Initiatives v Oligarchy

Our Founders' Warning: “Every government degenerates when trusted to the rulers of the people alone. The people themselves are its only safe depositories.” (Thomas Jefferson)

Why Not Let the IQA Pass Legislation Directly?

Letting the Random Sample Members of IQA Pass Legislation Directly:

It can be argued (Callenbach and Phillips) that the Amendment could allow the IQA pass legislation directly, without going to vote by nationwide Electorate. Some advantages and major reservations are:

  1. Well informed Assembly Members would make such laws rather than a less informed Electorate.
  2. Similar methods could be used for State and local government.
  3. The problem of overburdening the Electorate is avoided, so the Assembly could pass more laws than in the planned Solution.

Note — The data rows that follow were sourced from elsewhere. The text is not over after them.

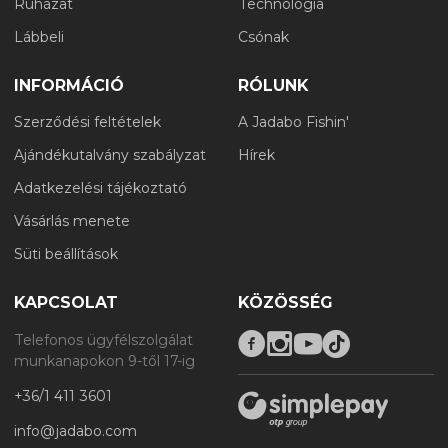
Ruházat
Technológia
Lábbeli
Csónak
INFORMÁCIÓ
RÓLUNK
Szerződési feltételek
A Jadabo Fishin'
Ajándékutalvány szabályzat
Hírek
Adatkezelési tájékoztató
Vásárlás menete
Süti beállítások
KAPCSOLAT
KÖZÖSSÉG
Telefonos ügyfélszolgálat
munkanapokon 9-től 17-ig
+36/1 411 3601
info@jadabo.com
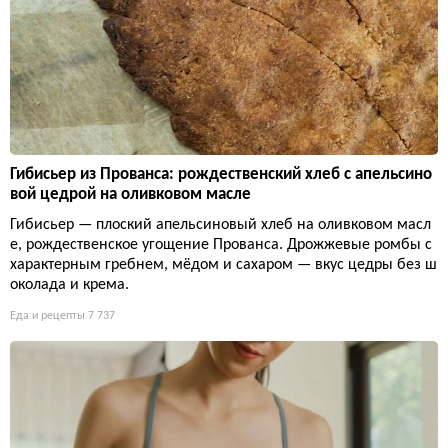
Гибисьер из Прованса: рождественский хлеб с апельсино
вой цедрой на оливковом масле
Гибисьер — плоский апельсиновый хлеб на оливковом масл
е, рождественское угощение Прованса. Дрожжевые ромбы с
характерным гребнем, мёдом и сахаром — вкус цедры без ш
околада и крема.
Еда и рецепты
7 737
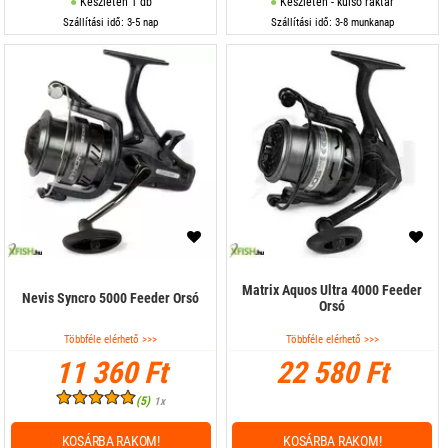
Készleten 1 db
Készleten - külső raktár
Szállítási idő: 3-5 nap
Szállítási idő: 3-8 munkanap
Matrix Aquos Ultra 4000 Feeder
Nevis Syncro 5000 Feeder Orsó
Orsó
Többféle elérhető >>>
Többféle elérhető >>>
11 360 Ft
22 580 Ft
(5)
1x
KOSÁRBA RAKOM!
KOSÁRBA RAKOM!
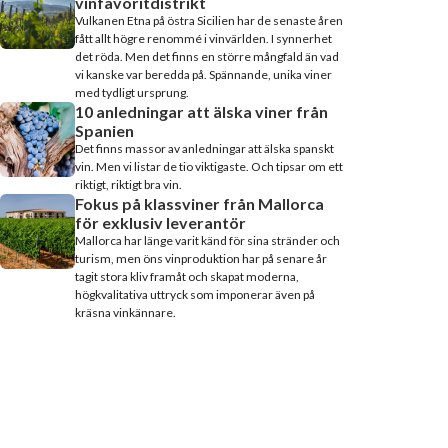
vinfavoritdistrikt
Vulkanen Etna på östra Sicilien har de senaste åren
fått allt högre renommé i vinvärlden. I synnerhet
det röda. Men det finns en större mångfald än vad
vi kanske var beredda på. Spännande, unika viner
med tydligt ursprung.
10 anledningar att älska viner från
Spanien
Det finns massor av anledningar att älska spanskt
vin. Men vi listar de tio viktigaste. Och tipsar om ett
riktigt, riktigt bra vin.
Fokus på klassviner från Mallorca
för exklusiv leverantör
Mallorca har länge varit känd för sina stränder och
turism, men öns vinproduktion har på senare år
tagit stora kliv framåt och skapat moderna,
högkvalitativa uttryck som imponerar även på
kräsna vinkännare.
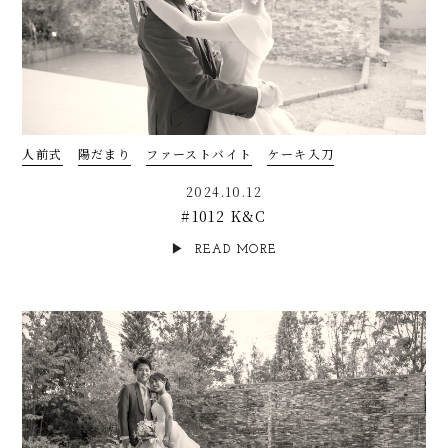
人前式
陽だまり
ファーストバイト
ケーキ入刀
2024.10.12
#1012 K&C
READ MORE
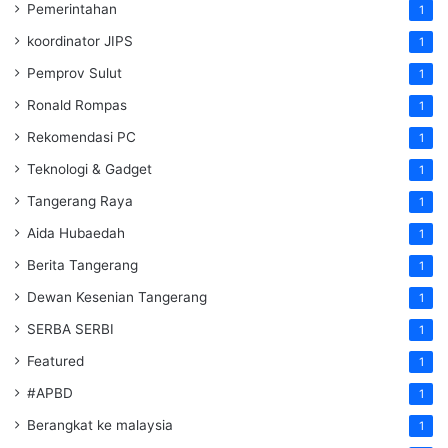
Pemerintahan
1
koordinator JIPS
1
Pemprov Sulut
1
Ronald Rompas
1
Rekomendasi PC
1
Teknologi & Gadget
1
Tangerang Raya
1
Aida Hubaedah
1
Berita Tangerang
1
Dewan Kesenian Tangerang
1
SERBA SERBI
1
Featured
1
#APBD
1
Berangkat ke malaysia
1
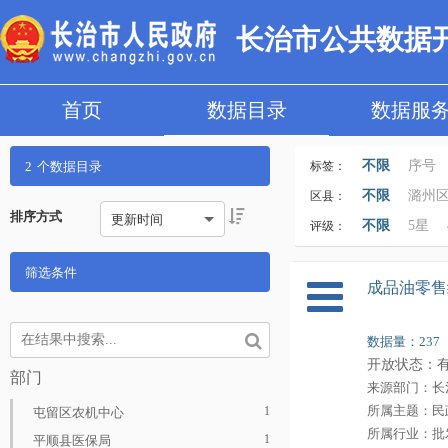
长治市公共数据
首页
数据目录
数据服
不限
序号
2
个数据目录
标签：
数据更新时间
不限
潞州
区县：
排序方式
更新时间
科技、教育
沁源县
不限
5星
评级：
类型
身份
筛选条件
成品油零售
数据量：237
开放状态：
部门
来源部门：长
所属主题：民
1
屯留区农机中心
所属行业：批
1
平顺县医保局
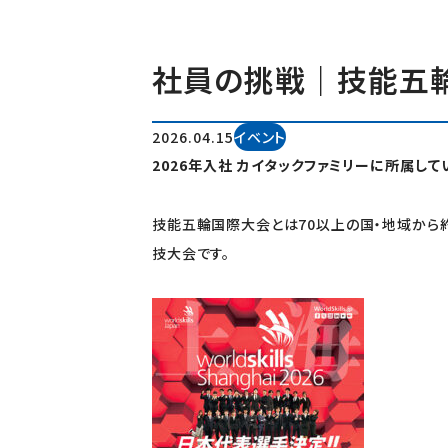
社員の挑戦｜技能五
2026.04.15
イベント
2026年入社 カイタックファミリーに所属
技能五輪国際
大
会とは70以上の国・地域から
技大会です。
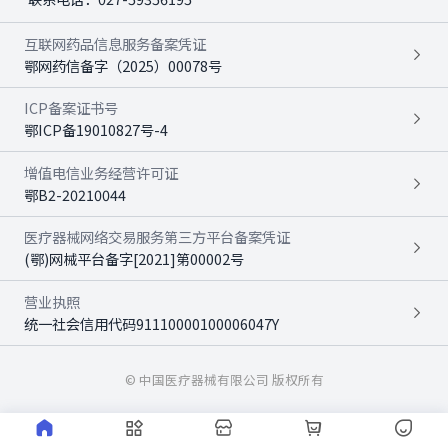
互联网药品信息服务备案凭证
鄂网药信备字（2025）00078号
ICP备案证书号
鄂ICP备19010827号-4
增值电信业务经营许可证
鄂B2-20210044
医疗器械网络交易服务第三方平台备案凭证
(鄂)网械平台备字[2021]第00002号
营业执照
统一社会信用代码91110000100006047Y
© 中国医疗器械有限公司 版权所有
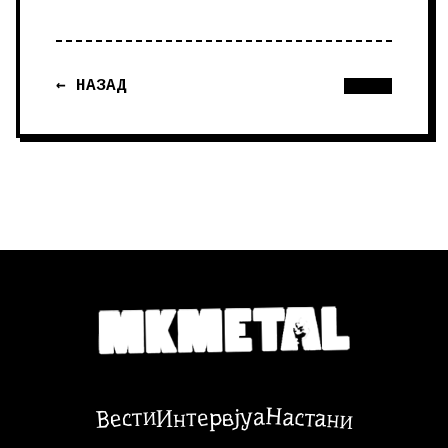
← НАЗАД
Настани
Вести
Интервјуа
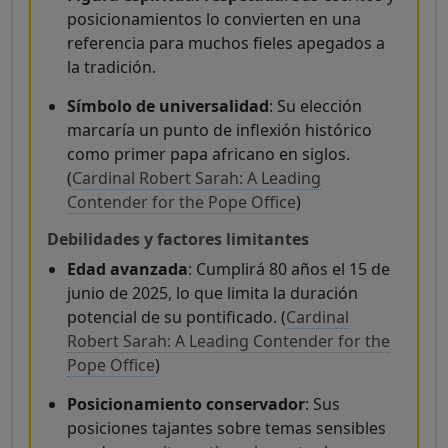
posicionamientos lo convierten en una
referencia para muchos fieles apegados a
la tradición.
Símbolo de universalidad
: Su elección
marcaría un punto de inflexión histórico
como primer papa africano en siglos.
(
Cardinal Robert Sarah: A Leading
Contender for the Pope Office
)
Debilidades y factores limitantes
Edad avanzada
: Cumplirá 80 años el 15 de
junio de 2025, lo que limita la duración
potencial de su pontificado. (
Cardinal
Robert Sarah: A Leading Contender for the
Pope Office
)
Posicionamiento conservador
: Sus
posiciones tajantes sobre temas sensibles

There are several reservations to taking such a large step:

  1. It is less consistent with the constitutional framework, where the ultimate authority and source of power to make legitimate decisions is the People, not a random sample of the People—which is not mentioned in the Constitution.
  2. A random sample is small enough that it is possible a few charismatic activists might be able to control the IQA for long enough to approve an unwise Initiative. The People can correct such error by voting against the Initiative. (Of course, the People may occasionally be similarly influenced. But, if the People make the mistake, it is their right.)
  3. The Constitution’s Guaranty Clause states that: “The United States shall guarantee to every state in this Union a republican form of government”. While adoption of an Initiative by the People is arguably within their purview as the ultimate authority under the Constitution, such a claim is harder to argue for a random sample of the People.
  4. The adoption of an Initiative by the IQA followed by a vote by the nationwide Electorate provides an effective check and balance that is entirely consistent with the Constitution.
  5. When the nationwide electorate passes an Initiative, it psychologically and morally binds the entire Electorate to make their decision work, whereas passage by the IQA has less psychological and moral force and cannot expect the same public commitment.
  6. The IQA members are not as qualified as professional congresspersons to formulate the mass of complex legislation needed to run the country. However, they are far better qualified to ensure that the People’s interests are properly protected by means of the relatively small amount of initiative legislation that nationwide voters can assimilate.
  7. Both U.S. citizen groups and U.S. organizations generate the initiatives. They will vary greatly in scope and quality. Many will be quickly eliminated from further consideration while others will be of professional quality and importance equal to any produced by government. The IQA will obtain whatever information and advice it deems necessary and will advance those in the best interests of the People.
  8. It is an even larger step than the Planned Solution, and would be even harder to achieve.

Consequently, this planned Solution limits the IQA to managing selection of the Initiatives, making recommendations to Congress using Indirect Initiatives, using Advisory Initiatives for information, but requiring that the People make the decision to approve a Direct Initiative or not.